Legislative changes clarify the tax position of general insurance companies following a transfer of business during an income year. Applies from 1 Oct 2012.

Sections DW 4(6), ED 3 and EY 5(4) of the Income Tax Act 2007

Technical changes have been made to the Income Tax Act 2007 to clarify the tax position of general insurance companies when there is a transfer of business partway through an income year.

Background

The Income Tax Act 2007 allows general insurers a deduction for movements in the outstanding claims reserve (OCR) - or income depending on the nature of the actual movement. Changes in the OCR were measured on an income year basis. This meant that the rules did not provide an appropriate closing value if the OCR for a particular line of general or non-life insurance business was transferred at a point in time other than at the end of an income year.

Key features

New section ED 3 sets out a legislative code for the transfer of OCR balances for general insurance.

Detailed analysis

How the rules work

Under the Income Tax Act, a deduction connected with movements in a general insurer's outstanding claims reserve (or income depending on the nature of the actual movement) is calculated on an income year basis. The deduction is allowed (or income derived), by reference to sections CR 4 and DW 4, for general insurers who use IFRS 4 for determining their tax position.

If, in an income year, an insurer (insurer A) transfers its insurance contracts to another insurer (insurer B), insurer A is required to make a part-year calculation of its OCR on the day the transfer occurs to determine its closing value. Any movement between the opening and closing balance gives rise to a deduction or income to insurer A.

The amount calculated by insurer A immediately before the transfer is treated as insurer B's new OCR opening balance. Deductions for any claims underlying the opening OCR balance for insurer B are allowed as the claims are met - section DW 4(5). A consequential change to section DW 4(6) ensures that the capital limitation does not apply to amounts transferred to insurer B for the purposes of section DW 4(5).

If insurer B has a different opinion about the value of the OCR, any adjustment to the value should ultimately be reflected post-transfer through the closing balance for the income year in which the transfer occurred.

Example

As part of a strategic shift in its market position, Insurer A sells a block of its insurance book to another New Zealand insurer (Insurer B).

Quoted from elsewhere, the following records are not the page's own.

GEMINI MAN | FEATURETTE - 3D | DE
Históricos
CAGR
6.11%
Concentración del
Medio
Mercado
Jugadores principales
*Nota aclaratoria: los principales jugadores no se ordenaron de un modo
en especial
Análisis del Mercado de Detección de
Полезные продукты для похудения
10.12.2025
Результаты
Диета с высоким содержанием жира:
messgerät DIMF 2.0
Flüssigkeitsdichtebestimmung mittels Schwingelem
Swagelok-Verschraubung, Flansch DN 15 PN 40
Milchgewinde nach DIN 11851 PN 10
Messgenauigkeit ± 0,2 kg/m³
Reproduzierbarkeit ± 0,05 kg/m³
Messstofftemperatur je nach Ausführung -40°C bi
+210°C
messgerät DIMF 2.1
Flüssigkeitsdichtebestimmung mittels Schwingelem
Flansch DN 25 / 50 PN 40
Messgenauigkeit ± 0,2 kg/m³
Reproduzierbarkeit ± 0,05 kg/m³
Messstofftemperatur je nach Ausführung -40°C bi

The opening balance of the OCR for the relevant block of business is $500,000. As part of Insurer B's due diligence work it is agreed that the OCR value for the block of business is $450,000 - the difference arises because legal action regarding the validity of claim falls in favour of Insurer A.

On 29 June, Insurer A transfers the block of business including the relevant OCR balance. Insurer A records the closing balance of the OCR at the time of transfer as $450,000 and recognises income of $50,000 under section CR 4 of the Income Tax Act 2007 ($500,000 - $450,000).

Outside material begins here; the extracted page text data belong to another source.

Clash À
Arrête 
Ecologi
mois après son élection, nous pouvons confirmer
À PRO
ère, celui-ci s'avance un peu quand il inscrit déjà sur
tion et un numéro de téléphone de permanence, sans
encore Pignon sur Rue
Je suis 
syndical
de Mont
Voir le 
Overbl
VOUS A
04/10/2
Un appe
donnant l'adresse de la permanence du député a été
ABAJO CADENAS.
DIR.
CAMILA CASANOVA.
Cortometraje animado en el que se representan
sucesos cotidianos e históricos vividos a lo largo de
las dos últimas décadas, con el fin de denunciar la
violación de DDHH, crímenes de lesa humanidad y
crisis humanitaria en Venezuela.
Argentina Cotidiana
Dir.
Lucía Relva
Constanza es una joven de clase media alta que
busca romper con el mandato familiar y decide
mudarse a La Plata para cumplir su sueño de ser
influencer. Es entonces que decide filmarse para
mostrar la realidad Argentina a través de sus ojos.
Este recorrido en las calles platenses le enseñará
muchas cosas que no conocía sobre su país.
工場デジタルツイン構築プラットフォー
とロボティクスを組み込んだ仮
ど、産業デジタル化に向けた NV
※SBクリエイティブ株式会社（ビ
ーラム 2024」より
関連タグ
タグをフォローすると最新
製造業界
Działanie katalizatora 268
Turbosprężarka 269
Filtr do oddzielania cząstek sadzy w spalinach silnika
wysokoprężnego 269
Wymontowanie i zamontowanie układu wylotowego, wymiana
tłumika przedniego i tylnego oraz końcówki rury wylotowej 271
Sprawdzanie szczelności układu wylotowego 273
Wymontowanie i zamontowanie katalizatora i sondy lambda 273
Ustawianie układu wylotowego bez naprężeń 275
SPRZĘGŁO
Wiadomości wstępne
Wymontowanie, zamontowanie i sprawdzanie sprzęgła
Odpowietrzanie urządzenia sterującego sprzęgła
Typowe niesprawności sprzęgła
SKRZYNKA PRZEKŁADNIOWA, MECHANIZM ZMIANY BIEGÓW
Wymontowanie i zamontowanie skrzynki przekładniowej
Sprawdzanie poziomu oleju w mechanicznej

Insurer B records the opening balance of the OCR as $450,000. Shortly after, an appeal against the earlier decision about the claim goes against the insurer and Insurer B increases the OCR balance to $510,000.

During the year, Insurer B meets claims totalling $250,000(deductible under section DW 4(5)) and new insured events arise that add a further $400,000 to the OCR.

At the end of the tax year, 31 March, Insurer B's OCR closing balance is $660,000 ($450,000 + $60,000 - $250,000 + $400,000). As the balance has increased from $450,000, Insurer B is able to claim a deduction for $210,000 (section DW 4(3) $450,000 - $660,000).

Applying the new rules to earlier income years

The changes apply to transfers that occur on and after 1 October 2012.

To facilitate responses by insurers to the enactment of the Insurance (Prudential Supervision) Act on 7 September 2010, insurers have the option to apply new section ED 3 to earlier income years if the transfer occurred on and after 7 September 2010 and:

  • the transfer was to a non-resident who does not carry on a business in New Zealand; and
  • the transfer was made for the purposes of complying with the Insurance (Prudential Supervision) Act 2010.

Consequential change to section EY 5(4)

To mirror the point in time the closing balance should be valued under section ED 3, a consequential change has also been made to the transfer rules of life insurers - section EY 5(4) refers.

Application date

The changes apply to transfers made on and after 1 October 2012, but can be backdated in limited circumstances to 7 September 2010, the date the Insurance (Prudential Supervision) Act 2010 was enacted.